Sandor Himmelstein, a Chicago attorney who represents Herzog in his custody case. A short man, stooped because of a war wound in his chest, he has a proud, sharp, handsome face; a prominent nose; thin gray hair; and sallow skin. A tough negotiator with a confrontational manner, he gives his client blunt advice.
Willie (Will) Herzog
Willie (Will) Herzog, Herzog’s successful, conventional elder brother. He provides bail when Herzog is arrested on a weapons charge and gives sympathetic but unaccepted advice that Herzog spend a few weeks in a mental hospital for rest.
Sono Oguki, Herzog’s tenderhearted and compliant Japanese mistress after his breakup with his first wife. She has black eyes and a small mouth. She brings him the comforts of excellent cooking, fine music, and luxurious baths. Never having learned English, she converses with him in French.
Lucas (Luke) Asphalter
Lucas (Luke) Asphalter, an old Chicago friend of Herzog. He is a zoologist at the University of Chicago who never completed his doctorate. Nearly bald, he has heavy arched eyebrows and wears crepe-soled shoes. His attempt to revive his pet monkey, Rocco, with mouth-to-mouth resuscitation alarmed Herzog, because the monkey had tuberculosis.
Last Updated on May 6, 2015, by eNotes Editorial. Word Count: 436
In this most subjective of Bellow's novels, all of the other characters exist in relation to Herzog. They are presented through his vision; they act upon him. Madeleine P. Herzog is the quintessential "American Bitch." Beautiful, dramatic, domineering, she almost destroys Moses. She fascinates him and everyone else she comes near. She dramatizes her life until she creates a genuine passion within herself. She draws others into the excitement.

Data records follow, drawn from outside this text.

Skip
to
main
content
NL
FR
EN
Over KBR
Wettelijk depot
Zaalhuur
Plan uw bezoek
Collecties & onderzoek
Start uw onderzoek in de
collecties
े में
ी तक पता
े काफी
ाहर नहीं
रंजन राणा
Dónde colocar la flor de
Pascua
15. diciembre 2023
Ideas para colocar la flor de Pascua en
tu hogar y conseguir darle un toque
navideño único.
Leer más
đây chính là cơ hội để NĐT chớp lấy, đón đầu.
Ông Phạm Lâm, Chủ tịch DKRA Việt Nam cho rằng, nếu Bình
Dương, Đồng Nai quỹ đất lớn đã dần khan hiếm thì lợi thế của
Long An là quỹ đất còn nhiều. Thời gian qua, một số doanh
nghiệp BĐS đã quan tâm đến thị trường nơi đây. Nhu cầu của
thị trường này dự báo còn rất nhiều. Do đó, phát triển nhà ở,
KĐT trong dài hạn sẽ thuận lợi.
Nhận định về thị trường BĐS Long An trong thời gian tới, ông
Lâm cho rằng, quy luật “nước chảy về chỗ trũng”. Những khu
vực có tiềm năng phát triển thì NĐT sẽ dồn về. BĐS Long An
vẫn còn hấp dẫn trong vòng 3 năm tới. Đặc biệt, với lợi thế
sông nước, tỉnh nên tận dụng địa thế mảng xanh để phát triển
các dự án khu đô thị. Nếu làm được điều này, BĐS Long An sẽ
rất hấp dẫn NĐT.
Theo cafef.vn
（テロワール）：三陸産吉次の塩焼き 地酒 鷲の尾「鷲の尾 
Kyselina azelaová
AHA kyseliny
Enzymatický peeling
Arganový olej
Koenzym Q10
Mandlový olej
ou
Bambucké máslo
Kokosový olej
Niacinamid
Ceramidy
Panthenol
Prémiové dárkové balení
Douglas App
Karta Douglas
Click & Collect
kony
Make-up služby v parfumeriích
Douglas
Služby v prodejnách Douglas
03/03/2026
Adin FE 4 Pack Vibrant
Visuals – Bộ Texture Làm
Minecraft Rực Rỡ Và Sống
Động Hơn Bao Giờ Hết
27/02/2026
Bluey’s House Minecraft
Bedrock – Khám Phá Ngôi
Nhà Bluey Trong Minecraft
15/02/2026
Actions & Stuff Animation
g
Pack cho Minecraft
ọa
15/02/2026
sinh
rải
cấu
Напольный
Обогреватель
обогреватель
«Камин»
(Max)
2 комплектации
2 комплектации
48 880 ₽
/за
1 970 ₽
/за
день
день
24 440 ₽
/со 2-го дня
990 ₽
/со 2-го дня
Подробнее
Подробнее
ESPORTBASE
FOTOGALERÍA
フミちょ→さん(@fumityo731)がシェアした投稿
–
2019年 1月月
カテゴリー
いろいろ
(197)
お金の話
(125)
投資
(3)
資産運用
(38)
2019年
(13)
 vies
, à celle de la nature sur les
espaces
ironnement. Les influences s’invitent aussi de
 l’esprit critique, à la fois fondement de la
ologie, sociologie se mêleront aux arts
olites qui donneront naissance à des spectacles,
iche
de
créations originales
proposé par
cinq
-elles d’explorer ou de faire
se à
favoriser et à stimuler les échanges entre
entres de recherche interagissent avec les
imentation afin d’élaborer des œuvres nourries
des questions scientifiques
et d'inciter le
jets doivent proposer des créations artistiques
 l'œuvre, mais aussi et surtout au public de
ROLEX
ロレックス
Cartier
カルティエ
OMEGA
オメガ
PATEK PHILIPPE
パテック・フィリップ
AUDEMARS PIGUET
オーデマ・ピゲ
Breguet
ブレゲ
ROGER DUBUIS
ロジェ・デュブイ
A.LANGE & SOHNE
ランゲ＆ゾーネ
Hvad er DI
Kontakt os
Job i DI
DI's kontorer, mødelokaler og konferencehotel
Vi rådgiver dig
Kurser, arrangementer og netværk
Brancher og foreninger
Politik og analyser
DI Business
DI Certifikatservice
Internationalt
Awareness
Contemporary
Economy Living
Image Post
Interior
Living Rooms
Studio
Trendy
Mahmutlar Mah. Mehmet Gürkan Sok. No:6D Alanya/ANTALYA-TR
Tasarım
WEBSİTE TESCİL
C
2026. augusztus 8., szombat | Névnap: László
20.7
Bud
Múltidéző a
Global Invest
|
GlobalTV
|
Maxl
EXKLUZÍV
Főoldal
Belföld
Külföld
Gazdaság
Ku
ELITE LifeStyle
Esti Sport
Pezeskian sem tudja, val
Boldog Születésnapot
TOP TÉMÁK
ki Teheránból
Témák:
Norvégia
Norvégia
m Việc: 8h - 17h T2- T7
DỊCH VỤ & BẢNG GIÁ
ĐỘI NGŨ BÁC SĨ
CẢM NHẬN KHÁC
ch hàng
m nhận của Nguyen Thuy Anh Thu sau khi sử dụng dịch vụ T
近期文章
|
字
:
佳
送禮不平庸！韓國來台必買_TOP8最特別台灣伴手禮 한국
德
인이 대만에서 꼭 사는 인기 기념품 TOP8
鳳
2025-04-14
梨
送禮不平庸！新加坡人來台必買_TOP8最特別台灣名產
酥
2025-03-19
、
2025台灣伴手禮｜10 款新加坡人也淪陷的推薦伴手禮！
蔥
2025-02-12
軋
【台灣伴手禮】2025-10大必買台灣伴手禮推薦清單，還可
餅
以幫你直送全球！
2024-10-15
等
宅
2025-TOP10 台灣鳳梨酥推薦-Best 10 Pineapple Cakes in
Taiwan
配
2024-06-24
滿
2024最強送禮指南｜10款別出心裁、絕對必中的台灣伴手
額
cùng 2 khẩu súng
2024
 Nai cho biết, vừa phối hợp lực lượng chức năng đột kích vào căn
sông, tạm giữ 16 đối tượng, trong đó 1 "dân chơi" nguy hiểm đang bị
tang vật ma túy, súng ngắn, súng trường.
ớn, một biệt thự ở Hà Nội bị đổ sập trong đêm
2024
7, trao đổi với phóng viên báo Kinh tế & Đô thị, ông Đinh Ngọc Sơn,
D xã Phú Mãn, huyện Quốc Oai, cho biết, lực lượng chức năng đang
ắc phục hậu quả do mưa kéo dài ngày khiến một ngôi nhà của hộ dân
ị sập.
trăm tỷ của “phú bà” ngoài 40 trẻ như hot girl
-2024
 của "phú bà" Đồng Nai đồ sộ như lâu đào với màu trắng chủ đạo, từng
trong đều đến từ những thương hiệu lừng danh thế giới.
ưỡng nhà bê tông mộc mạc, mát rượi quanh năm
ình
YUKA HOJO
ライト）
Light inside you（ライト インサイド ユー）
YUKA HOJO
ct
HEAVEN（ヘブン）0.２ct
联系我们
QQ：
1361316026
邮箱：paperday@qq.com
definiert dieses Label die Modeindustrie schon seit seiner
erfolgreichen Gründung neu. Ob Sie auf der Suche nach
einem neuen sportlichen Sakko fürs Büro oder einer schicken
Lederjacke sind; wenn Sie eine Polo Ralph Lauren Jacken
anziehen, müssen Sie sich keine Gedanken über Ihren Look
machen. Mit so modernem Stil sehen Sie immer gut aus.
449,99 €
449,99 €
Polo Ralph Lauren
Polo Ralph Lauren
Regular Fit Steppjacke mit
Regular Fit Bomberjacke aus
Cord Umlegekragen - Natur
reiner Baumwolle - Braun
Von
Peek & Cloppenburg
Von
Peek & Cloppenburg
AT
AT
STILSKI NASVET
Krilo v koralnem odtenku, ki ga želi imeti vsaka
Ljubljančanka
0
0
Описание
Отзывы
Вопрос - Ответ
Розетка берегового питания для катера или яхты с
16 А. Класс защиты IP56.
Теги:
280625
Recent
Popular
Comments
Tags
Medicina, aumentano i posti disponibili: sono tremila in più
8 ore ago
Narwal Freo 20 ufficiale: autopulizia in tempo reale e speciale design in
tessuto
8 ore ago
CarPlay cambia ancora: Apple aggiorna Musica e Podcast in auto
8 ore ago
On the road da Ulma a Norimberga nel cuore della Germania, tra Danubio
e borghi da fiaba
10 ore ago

Madeleine is both a creator and a victim of the noise and distractions of the modern world. Ceaselessly turning from religion to marriage to education to music and cards, she cannot find a point of rest. At the end, she provides a striking contrast to the contented Moses.
Valentine Gersbach is her lover and male counterpart. He too deceives and almost destroys Moses, his best friend. But he is also Moses's counterpart, his secret sharer, the dark side of Moses's character. He too loves Madeleine. He too deals in culture and ideas. He too strives to communicate his thoughts. But in his loud exhibitionism, he becomes a parody of the genuine intellectual, a popular peddler of profundities.
Moses refers to Madeleine and Gersbach as "Reality-Instructors," a term he also uses to describe his two lawyer friends, Simkin and Himmelstein. They also plan to teach Herzog, the ivory tower intellectual, what's what — "the Truth." To them, the True is always the hard, the mean, the nasty. What else can be true to these representatives of tough, materialistic, business America? To them, Herzog's beliefs are curiously archaic. As Himmelstein says to the intellectual Herzog, "You don't know anything .... You don't know what goes on." Later, Madeleine says "between her teeth" to Herzog, "I'll teach you, don't worry!"
The nicest reality-instructor is the lovely Ramona, Herzog's current lady love. Genuinely sympathetic and wishing to be helpful, she lectures Herzog on the restorative powers of sexuality. She also provides effective demonstrations. Nevertheless, to Herzog, she too represents a threat: a temptation to fall into the realm of sensuality and to give up the world of intellect and spirit.
Thus, all of the characters circle back to the protagonist. They exist largely to provoke, frustrate, and illuminate him. Herzog himself is a fully rounded character, one of the most intensely and intimately realized in all of contemporary fiction. The reader shares his deepest feelings and thoughts. Although Herzog is a very particularized individual and an outsider in several respects — a Jew, an intellectual — he also becomes a representative figure, a good man searching for meaning in a hostile world. The reader understands Herzog so well that he sympathizes, perhaps identifies, with him.